Top: Birds at the Humboldt Bay National Wildlife Refuge, where students collect samples and observe bird behavior. Bottom: At the Marine Wildlife Care Center, veterinarian Greg Massey feeds rescued birds with assistant Yvette Hernandez (M.S. '09) after an oil spill in Eureka.

Saving Birds from an Oily Death

Oil spills devastate seabirds by matting their feathers and causing deadly hypothermia. When a spill hits the North Coast, Humboldt State's Marine Wildlife Care Center becomes a frenzy of life-saving activity. Experts and volunteers wash birds in soapy water, administer veterinary care and place the birds in swimming pools to feed and recuperate.

The second incident came two years later when a barge leaked oil into the bay and offshore waters. The spill hit common murres especially hard, as they had just left nesting areas with chicks, and oiled birds fell out of the sky onto the Arcata Plaza. Of the 642 birds treated, 44 percent survived to be released.

"You would see these birds gasping and covered with oil and your heart would just sink," says former Wildlife Department chairman Luke George, who gathered birds and brought them to the facility. "A few days later you would walk out back and see these beautiful clean birds diving for fish in the pools. It was inspiring."

The latest local response was in 2006, when 53 gulls were treated after getting into improperly stored oily fish offal at a Eureka processing plant. Officials at the center, part of the Oiled Wildlife Care Network, also respond to crises elsewhere. In 2008, coordinator Tamar Danufsky and local volunteers rushed to help clean birds oiled by a spill in San Francisco Bay.
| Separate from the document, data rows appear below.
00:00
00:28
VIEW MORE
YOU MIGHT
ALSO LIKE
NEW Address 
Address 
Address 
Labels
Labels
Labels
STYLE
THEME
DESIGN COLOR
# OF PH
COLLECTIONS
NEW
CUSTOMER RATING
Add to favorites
The facility demonstrates HSU's commitment to preserving the North Coast's treasured natural resources, says the center's director, Wildlife Professor Rick Golightly. "These events are team efforts." Golightly credits everyone from Plant Operations staff to the campus engineer to students and faculty for providing crucial help at a moment's notice. "These events brought together the entire campus community."